Женщина тоже прикрыла глаза, прислушиваясь к противному нытью в глубине души и продолжая изучать на ощупь кошачий мех.
Позволив погладить себя ещё несколько минут, кошка легко прикусила хозяйкину руку, и резво вскочила на все четыре разноцветные лапы в неожиданно чисто-белых носочках. Подняв чёрный хвост с ярко-рыжим кончиком подобно мачте старинного парусника, она потрусила в сторону кухонной двери, издав пару раз по дороге столь требовательное «Мяу!», что хозяйке ничего не оставалось, как подняться и отправиться вслед за животным.
- Прости, Лаки* , я снова забыла тебя покормить.
( * Lucky (англ.) - счастливый. По преданию, трехцветные кошки приносят в дом счастье.)
«Мррррррр-мяу?» - прозвучало уже в другой тональности. Кошка поинтересовалась: «А сама-то ты когда в последний раз ела?»
- Ты права, дорогая, с этим нужно что-то делать: святым духом долго сыт не будешь.
На верхней полочке в шкафу дружными рядами выстроились баночки с кошачьей едой.

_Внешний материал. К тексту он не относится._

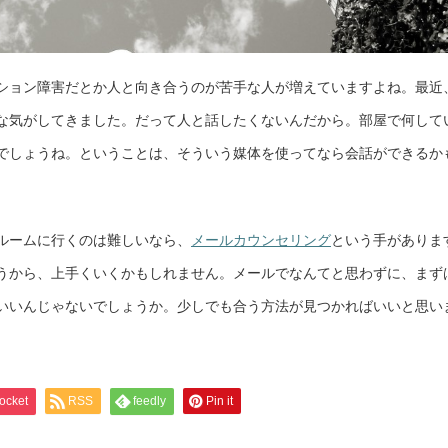
ション障害だとか人と向き合うのが苦手な人が増えていますよね。最近
な気がしてきました。だって人と話したくないんだから。部屋で何して
でしょうね。ということは、そういう媒体を使ってなら会話ができるか
ルームに行くのは難しいなら、
メールカウンセリング
という手がありま
うから、上手くいくかもしれません。メールでなんてと思わずに、まず
いいんじゃないでしょうか。少しでも合う方法が見つかればいいと思い
ocket
RSS
feedly
Pin it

- Чего бы вам сегодня хотелось, сударыня? Ягнёнка с овощами? Печёночный паштет? Заливное из лосося?
«Мяяяяяяяяяяяяяяяууууууууууу!» - кошка, встав на задние лапы, вцепилась когтями в обтянутое комфортными пижамными штанами колено. Хозяйка ойкнула — коготь домашней любимицы впился глубоко в кожу.
- Отставить насилие, - освободившись от «рыболовного крючка» кошачей лапы, женщина открыла банку, присела на корточки и стала выкладывать ароматные кусочки в прозрачном желе в бирюзовую миску, изрисованную разноцветными рыбками и украшенную именем владелицы.

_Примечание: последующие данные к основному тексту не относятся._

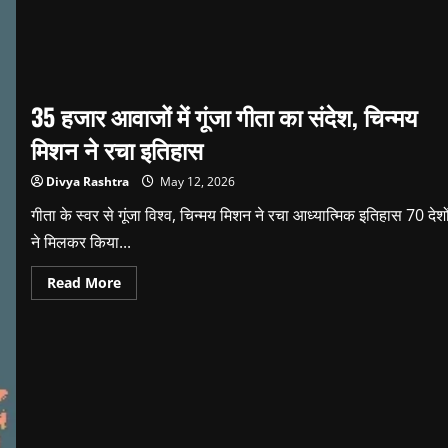
35 हजार आवाजों में गूंजा गीता का संदेश, चिन्मय
मिशन ने रचा इतिहास
Divya Rashtra
May 12, 2026
गीता के स्वर से गूंजा विश्व, चिन्मय मिशन ने रचा आध्यात्मिक इतिहास 70 देशो
ने मिलकर किया...
Read
Read More
more
about
35
हजार
आवाजों
में
गूंजा
गीता
का
संदेश,
चिन्मय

Кошка жадно набросилась на первую порцию, затем оторвалась от еды и выписала знак бесконечности вокруг хозяйкиных ног, довольно урча. Покончив с ритуалом благодарности, Лаки снова уткнулась в миску, продолжив трапезу степенно, без прежней жадности оголодавшего существа.
- Ага, воду-то я тебе тоже тысячу лет не меняла...И как ты только меня терпишь?

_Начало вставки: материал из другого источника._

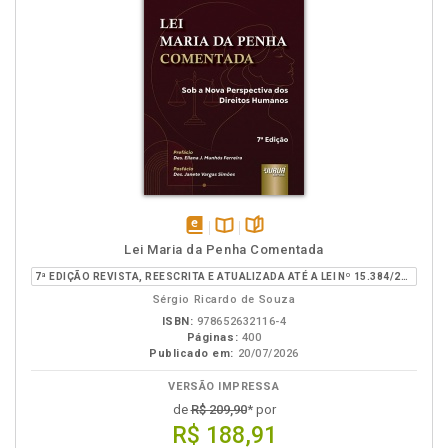
disponível
Disponível
páginas
Lei Maria da Penha Comentada
em
na
7ª EDIÇÃO REVISTA, REESCRITA E ATUALIZADA ATÉ A LEI Nº 15.384/2026
eBook
B.V.
Sérgio Ricardo de Souza
ISBN:
978652632116-4
Páginas:
400
Publicado em:
20/07/2026
VERSÃO IMPRESSA
de
R$ 209,90
* por
R$ 188,91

Для воды предназначалась приземистая стеклянная банка с широкой горловиной — из другой посуды Лаки не пилось.
Вылить содержимое в раковину.
Тщательно промыть посудину.
Наполнить её чистой водой.
Вернуть банку на место.
Рутинные движения, доведенные до автоматизма, в последнее время стали альфой и омегой, позволяющими держаться на плаву. Эх, провалиться бы из реальности в какой-нибудь волшебный мир, где не существует боли — ни физической, ни душевной. Интересно, существуют ли такие миры вообще?
Холодильник отсалютовал полупустыми полками.
Просроченный йогурт; небольшой кусок сыра, заплесневевшего от тоски; пара мумифицированных яблок; покрытый «трупными пятнами» огурец; открытая банка консервов, на поверхности содержимого которой весело колосилась колония серой плесени...
«Похоже, всё, что можно было съесть, уже съедено.»
Интересно, сколько дней она не выходила из дома?
И ладно, если бы погрузилась в работу, словно подводная лодка в океанскую пучину…Нет, ей отчаянно не писалось...На душе скреблась когтями, скорее похожими на кинжалы, целая армия голодных и злых кошек.(Внутренне поёжившись, женщина потёрла чуть ноющую коленку, которую поранила Лаки.) Попытка заглушить внутреннюю неразбериху работой над новой книгой зашла в тупик. Муза-вдохновительница, по всей видимости, вскочила на генератора идей Пегаса и зажигательная парочка ушла в очередной загул.
Дверца холодильника захлопнулась с тихим причмокивающим звуком. Смотри — не смотри, продуктов от этого на полках не прибавится.«А ведь заказ продуктов с доставкой на дом ещё никто не отменял!» - мысль прозвучала в голове громко, будто её озвучил кто-то, стоявший за её спиной.
Взгляд зацепился за пакетики порционных сливок — их упаковка почему-то напомнила о пчелиных сотах и тут же захотелось не только полакомиться ложечкой душистого цветочного мёда, но и пожевать это «чудо строительного искусства» — пчелиный воск.
Слюноотделение заметно усилилось.
Так, не отвлекаемся! Сливки... Чего она хотела от сливок?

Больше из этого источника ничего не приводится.